Every line in the records below between the one holding "Sergio Lobera ficha por el" and the one holding "última en Segunda", inclusive, is to be set down exactly; all other lines are to be left out.

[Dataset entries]

★ ★ ★ ★ ★ ★ ★

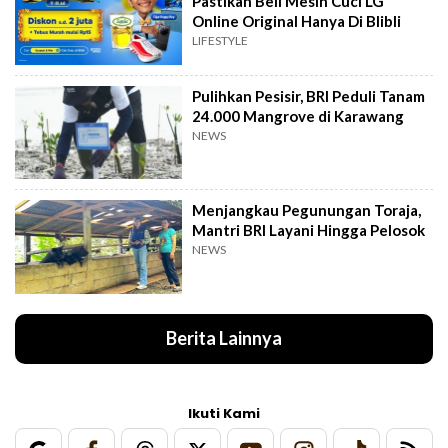
Pastikan Beli Mesin Cuci LG
Online Original Hanya Di Blibli
LIFESTYLE
Pulihkan Pesisir, BRI Peduli Tanam
24.000 Mangrove di Karawang
NEWS
Menjangkau Pegunungan Toraja,
Mantri BRI Layani Hingga Pelosok
NEWS
Berita Lainnya
Ikuti Kami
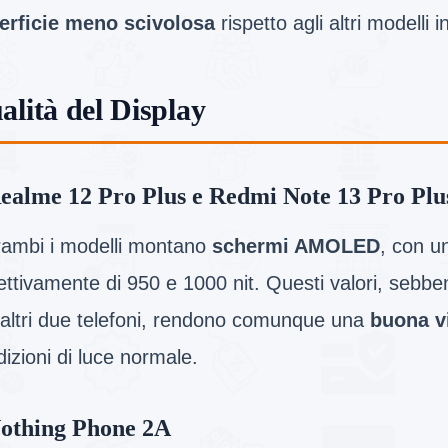
erficie meno scivolosa
rispetto agli altri modelli i
alità del Display
ealme 12 Pro Plus e Redmi Note 13 Pro Plu
rambi i modelli montano
schermi AMOLED
, con u
ettivamente di 950 e 1000 nit. Questi valori, sebbene
i altri due telefoni, rendono comunque una
buona vi
izioni di luce normale.
othing Phone 2A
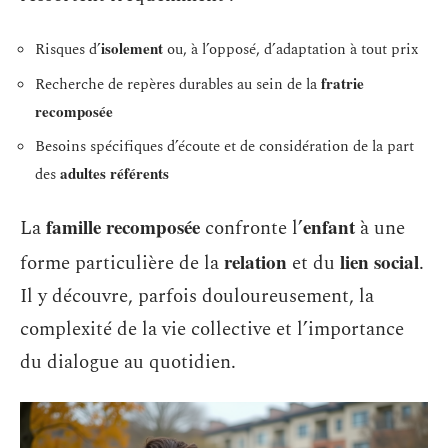
isolement
Risques d’
ou, à l’opposé, d’adaptation à tout prix
fratrie
Recherche de repères durables au sein de la
recomposée
Besoins spécifiques d’écoute et de considération de la part
adultes référents
des
famille recomposée
enfant
La
confronte l’
à une
relation
lien social
forme particulière de la
et du
.
Il y découvre, parfois douloureusement, la
complexité de la vie collective et l’importance
du dialogue au quotidien.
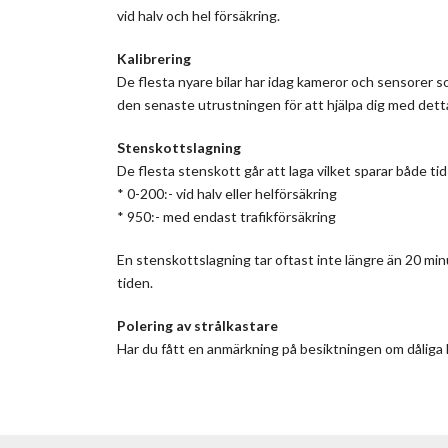
vid halv och hel försäkring.
Kalibrering
De flesta nyare bilar har idag kameror och sensorer s
den senaste utrustningen för att hjälpa dig med dett
Stenskottslagning
De flesta stenskott går att laga vilket sparar både ti
* 0-200:- vid halv eller helförsäkring
* 950:- med endast trafikförsäkring
En stenskottslagning tar oftast inte längre än 20 min
tiden.
Polering av strålkastare
Har du fått en anmärkning på besiktningen om dåliga lyk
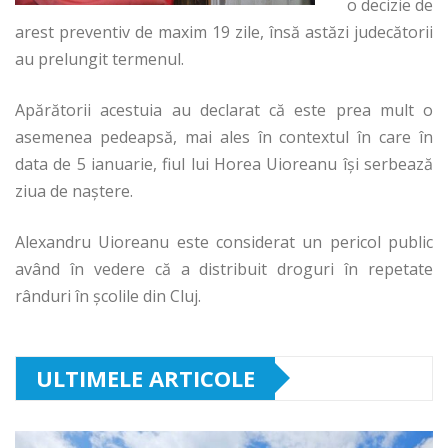
o decizie de
arest preventiv de maxim 19 zile, însă astăzi judecătorii
au prelungit termenul.
Apărătorii acestuia au declarat că este prea mult o
asemenea pedeapsă, mai ales în contextul în care în
data de 5 ianuarie, fiul lui Horea Uioreanu îşi serbează
ziua de naştere.
Alexandru Uioreanu este considerat un pericol public
având în vedere că a distribuit droguri în repetate
rânduri în şcolile din Cluj.
ULTIMELE ARTICOLE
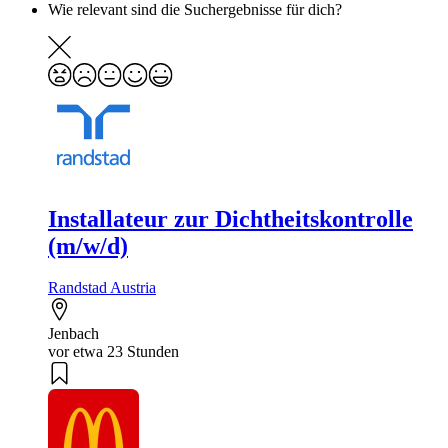
Wie relevant sind die Suchergebnisse für dich?
Installateur zur Dichtheitskontrolle
(m/w/d)
Randstad Austria
Jenbach
vor etwa 23 Stunden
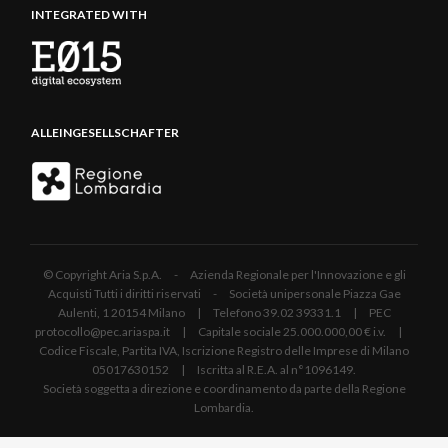
INTEGRATED WITH
ALLEINGESELLSCHAFTER
© Copyright Aria S.p.A. - Azienda Regionale per l'Innovazione e gli
Acquisti Tutti i diritti riservati - Società unipersonale Piazza Gae
Aulenti, 1 20154 Milano | Telefono 39.02 39331.1 | PEC
protocollo@pec.ariaspa.it | Capitale sociale 25.000.000,00 € i.v. |
Codice Fiscale, Partita IVA, Iscrizione Registro delle Imprese di Milano
05017630152 | Iscritta al R.E.A. al n°1096149.
Società soggetta a direzione e coordinamento da parte della Regione
Lombardia.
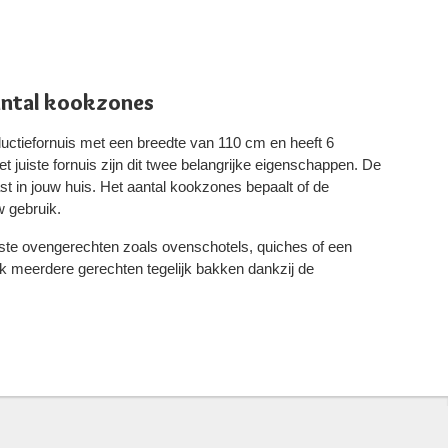
antal kookzones
uctiefornuis met een breedte van 110 cm en heeft 6
t juiste fornuis zijn dit twee belangrijke eigenschappen. De
ast in jouw huis. Het aantal kookzones bepaalt of de
w gebruik.
rste ovengerechten zoals ovenschotels, quiches of een
k meerdere gerechten tegelijk bakken dankzij de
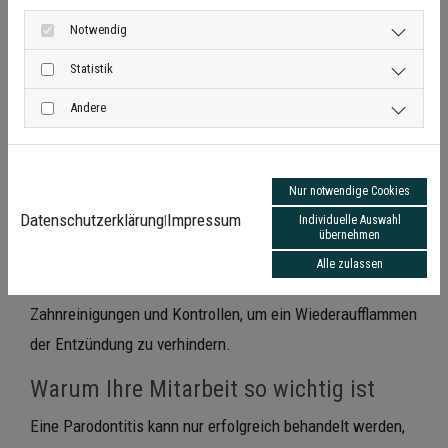
weichen Beläge entfernt und die häusliche Pflege
Notwendig
verbessert werden.
Statistik
In einem zweiten Schritt werden die Zahnfleischtaschen
Andere
schonend gereinigt, um die bakteriellen Entzündungsherde
zu beseitigen. Nach einigen Wochen kontrollieren wir den
Behandlungserfolg und passen die Nachsorge individuell
Nur notwendige Cookies
an.
Datenschutzerklärung
Impressum
|
Individuelle Auswahl
übernehmen
Besonders wichtig ist danach die sogenannte
Alle zulassen
Erhaltungstherapie
– regelmäßige professionelle
Zahnreinigungen und Kontrollen, um ein Wiederaufflammen
der Entzündung zu verhindern.
Warum Ihre Mitarbeit so wichtig ist
Eine Parodontitis kann nur erfolgreich behandelt werden,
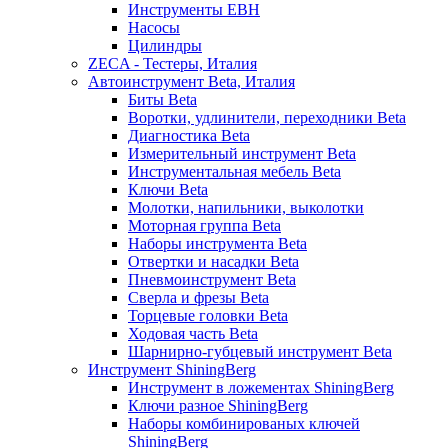
Инструменты EBH
Насосы
Цилиндры
ZECA - Тестеры, Италия
Автоинструмент Beta, Италия
Биты Beta
Воротки, удлинители, переходники Beta
Диагностика Beta
Измерительный инструмент Beta
Инструментальная мебель Beta
Ключи Beta
Молотки, напильники, выколотки
Моторная группа Beta
Наборы инструмента Beta
Отвертки и насадки Beta
Пневмоинструмент Beta
Сверла и фрезы Beta
Торцевые головки Beta
Ходовая часть Beta
Шарнирно-губцевый инструмент Beta
Инструмент ShiningBerg
Инструмент в ложементах ShiningBerg
Ключи разное ShiningBerg
Наборы комбинированых ключей
ShiningBerg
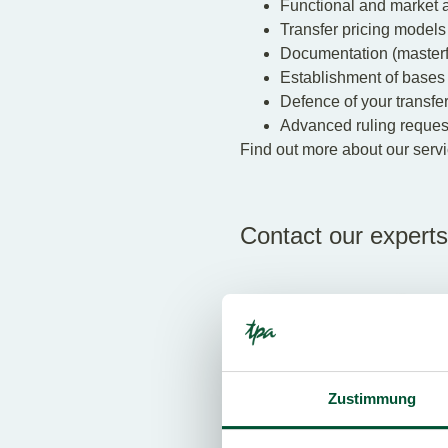
Functional and market 
Transfer pricing model
Documentation (masterfil
Establishment of bases
Defence of your transfer
Advanced ruling reques
Find out more about our serv
Contact our experts
Zustimmung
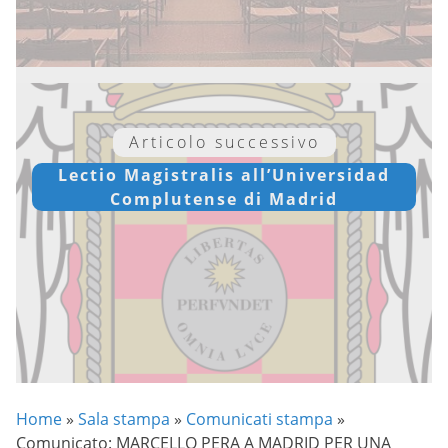
Articolo successivo
Lectio Magistralis all’Universidad
Complutense di Madrid
Home
»
Sala stampa
»
Comunicati stampa
»
Comunicato: MARCELLO PERA A MADRID PER UNA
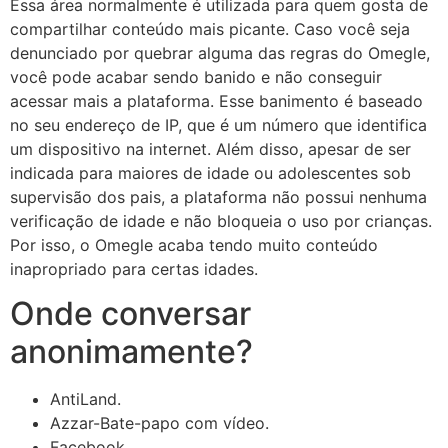
Essa área normalmente é utilizada para quem gosta de
compartilhar conteúdo mais picante. Caso você seja
denunciado por quebrar alguma das regras do Omegle,
você pode acabar sendo banido e não conseguir
acessar mais a plataforma. Esse banimento é baseado
no seu endereço de IP, que é um número que identifica
um dispositivo na internet. Além disso, apesar de ser
indicada para maiores de idade ou adolescentes sob
supervisão dos pais, a plataforma não possui nenhuma
verificação de idade e não bloqueia o uso por crianças.
Por isso, o Omegle acaba tendo muito conteúdo
inapropriado para certas idades.
Onde conversar
anonimamente?
AntiLand.
Azzar-Bate-papo com vídeo.
Facebook.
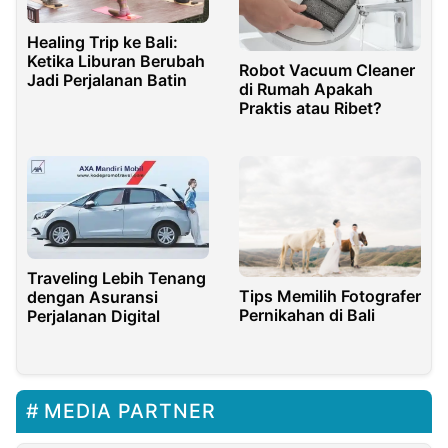
Healing Trip ke Bali:
Ketika Liburan Berubah
Robot Vacuum Cleaner
Jadi Perjalanan Batin
di Rumah Apakah
Praktis atau Ribet?
Traveling Lebih Tenang
Tips Memilih Fotografer
dengan Asuransi
Pernikahan di Bali
Perjalanan Digital
MEDIA PARTNER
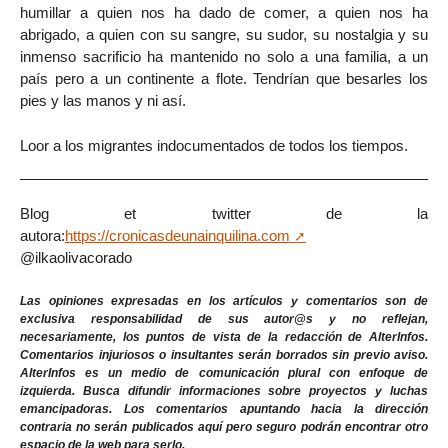
humillar a quien nos ha dado de comer, a quien nos ha
abrigado, a quien con su sangre, su sudor, su nostalgia y su
inmenso sacrificio ha mantenido no solo a una familia, a un
país pero a un continente a flote. Tendrían que besarles los
pies y las manos y ni así.
Loor a los migrantes indocumentados de todos los tiempos.
Blog et twitter de la
autora:
https://cronicasdeunainquilina.com
@ilkaolivacorado
Las opiniones expresadas en los artículos y comentarios son de
exclusiva responsabilidad de sus autor@s y no reflejan,
necesariamente, los puntos de vista de la redacción de AlterInfos.
Comentarios injuriosos o insultantes serán borrados sin previo aviso.
AlterInfos es un medio de comunicación plural con enfoque de
izquierda. Busca difundir informaciones sobre proyectos y luchas
emancipadoras. Los comentarios apuntando hacia la dirección
contraria no serán publicados aquí pero seguro podrán encontrar otro
espacio de la web para serlo.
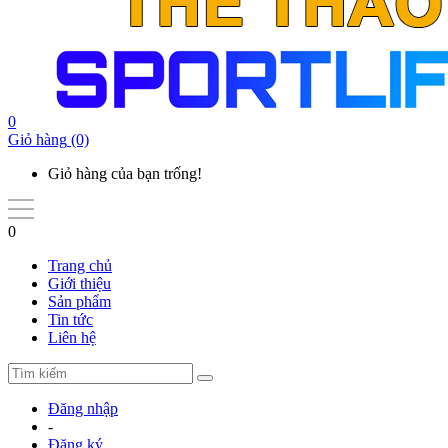
0
Giỏ hàng
(0)
Giỏ hàng của bạn trống!
0
Trang chủ
Giới thiệu
Sản phẩm
Tin tức
Liên hệ
Đăng nhập
-
Đăng ký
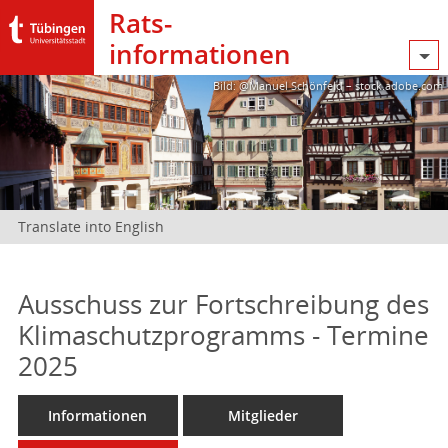
Rats­
informationen
Bild: @Manuel Schönfeld – stock.adobe.com
Translate into English
Ausschuss zur Fortschreibung des
Klimaschutzprogramms - Termine
2025
Informationen
Mitglieder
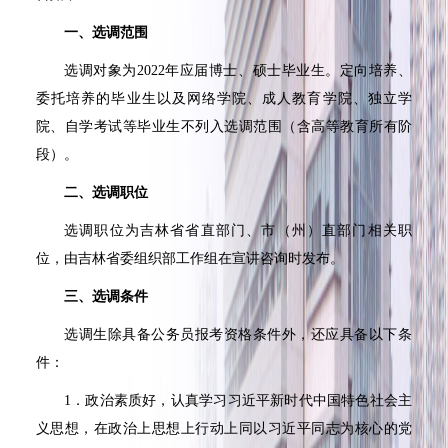
一、选调范围
选调对象为
2022
年应届博士、硕士毕业生。定向培养、
委托培养的毕业生以及网络学院、成人教育学院、独立学
院、自学考试等毕业生不列入选调范围（含高等教育所有阶
段）。
二、选调职位
选调职位为吉林省省直部门、市（州）直部门相关职
位，由吉林省委组织部工作组在宣讲咨询时发布。
三、选调条件
选调生除具备公务员报考资格条件外，还应具备以下条
件：
1
．政治素质好，认真学习习近平新时代中国特色社会主
义思想，在政治上思想上行动上同以习近平同志为核心的党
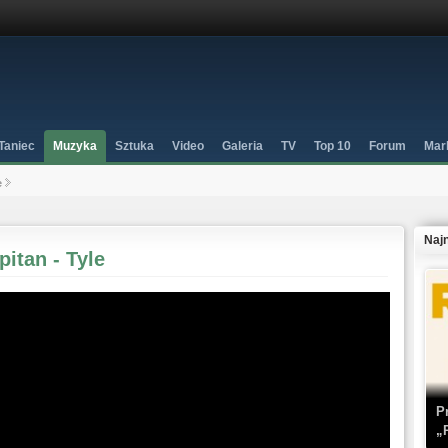
Taniec
Muzyka
Sztuka
Video
Galeria
TV
Top 10
Forum
Mar
e
Naj
itan - Tyle
P
„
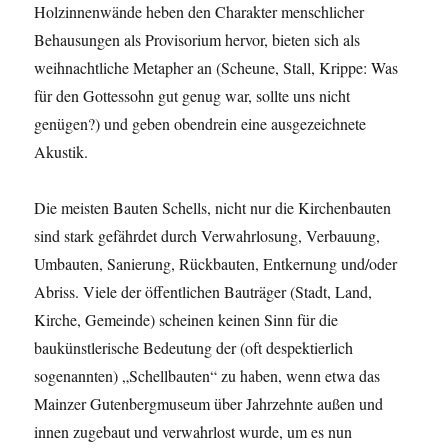
Holzinnenwände heben den Charakter menschlicher
Behausungen als Provisorium hervor, bieten sich als
weihnachtliche Metapher an (Scheune, Stall, Krippe: Was
für den Gottessohn gut genug war, sollte uns nicht
genügen?) und geben obendrein eine ausgezeichnete
Akustik.
Die meisten Bauten Schells, nicht nur die Kirchenbauten
sind stark gefährdet durch Verwahrlosung, Verbauung,
Umbauten, Sanierung, Rückbauten, Entkernung und/oder
Abriss. Viele der öffentlichen Bauträger (Stadt, Land,
Kirche, Gemeinde) scheinen keinen Sinn für die
baukünstlerische Bedeutung der (oft despektierlich
sogenannten) „Schellbauten“ zu haben, wenn etwa das
Mainzer Gutenbergmuseum über Jahrzehnte außen und
innen zugebaut und verwahrlost wurde, um es nun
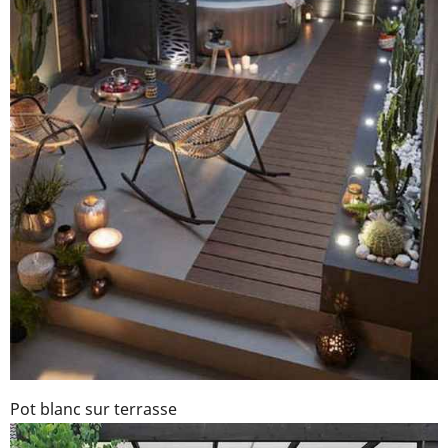
Pot blanc sur terrasse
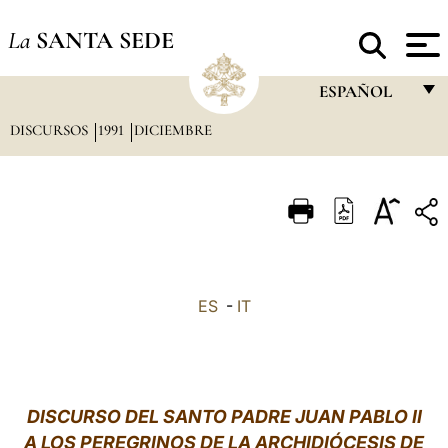
La
SANTA SEDE
ESPAÑOL
DISCURSOS
1991
DICIEMBRE
FRANÇAIS
ENGLISH
ITALIANO
PORTUGUÊS
ESPAÑOL
ES
-
IT
DEUTSCH
POLSKI
العربيّة
DISCURSO DEL SANTO PADRE JUAN PABLO II
A LOS PEREGRINOS DE LA ARCHIDIÓCESIS DE
中文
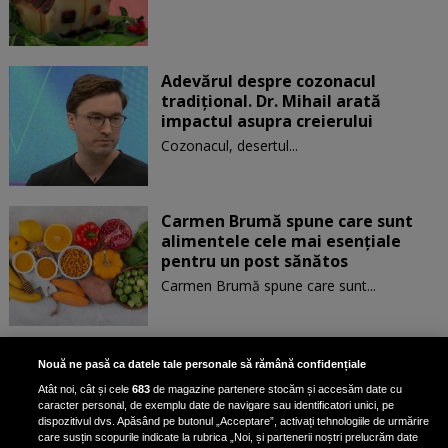
Adevărul despre cozonacul
tradițional. Dr. Mihail arată
impactul asupra creierului
Cozonacul, desertul...
Carmen Brumă spune care sunt
alimentele cele mai esențiale
pentru un post sănătos
Carmen Brumă spune care sunt...
Ce facem dacă am exagerat cu
Nouă ne pasă ca datele tale personale să rămână confidențiale
mâncarea. Dr. Mihaela Bilic a
Atât noi, cât și cele
683
de magazine partenere stocăm și accesăm date cu
oferit trei variante: „Alimentația
caracter personal, de exemplu date de navigare sau identificatori unici, pe
nu trebuie să fie perfectă în
dispozitivul dvs. Apăsând pe butonul „Acceptare”, activați tehnologiile de urmărire
fiecare zi”
care susțin scopurile indicate la rubrica „Noi, și partenerii noștri prelucrăm date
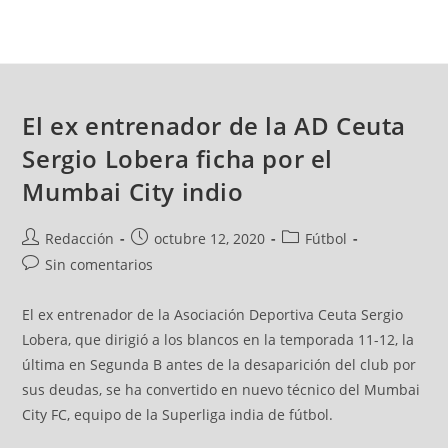
El ex entrenador de la AD Ceuta
Sergio Lobera ficha por el
Mumbai City indio
Redacción
octubre 12, 2020
Fútbol
Sin comentarios
El ex entrenador de la Asociación Deportiva Ceuta Sergio
Lobera, que dirigió a los blancos en la temporada 11-12, la
última en Segunda B antes de la desaparición del club por
sus deudas, se ha convertido en nuevo técnico del Mumbai
City FC, equipo de la Superliga india de fútbol.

★ ★ ★ ★ ★ ★ ★

**Written solution**
Sergio Lobera ficha por el
Mumbai City indio
Redacción
octubre 12, 2020
Fútbol
Sin comentarios
El ex entrenador de la Asociación Deportiva Ceuta Sergio
Lobera, que dirigió a los blancos en la temporada 11-12, la
última en Segunda B antes de la desaparición del club por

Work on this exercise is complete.